*** Record extracts ***

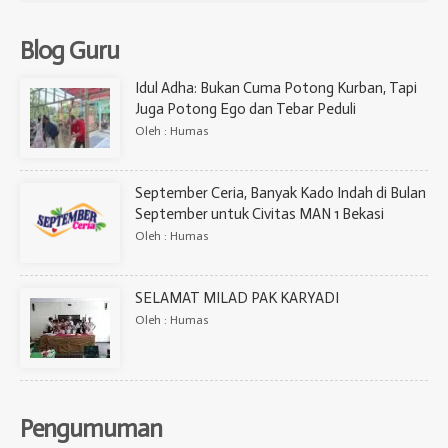
Blog Guru
Idul Adha: Bukan Cuma Potong Kurban, Tapi
Juga Potong Ego dan Tebar Peduli
Oleh : Humas
September Ceria, Banyak Kado Indah di Bulan
September untuk Civitas MAN 1 Bekasi
Oleh : Humas
SELAMAT MILAD PAK KARYADI
Oleh : Humas
Pengumuman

*** End of Record extracts ***

§ **Aim of the exercise**
Beginning at the line that contains "September untuk Civitas MAN 1 Bekasi", transcribe every line through the end of the material exactly, leaving out all earlier lines.

§ **Written response**
September untuk Civitas MAN 1 Bekasi
Oleh : Humas
SELAMAT MILAD PAK KARYADI
Oleh : Humas
Pengumuman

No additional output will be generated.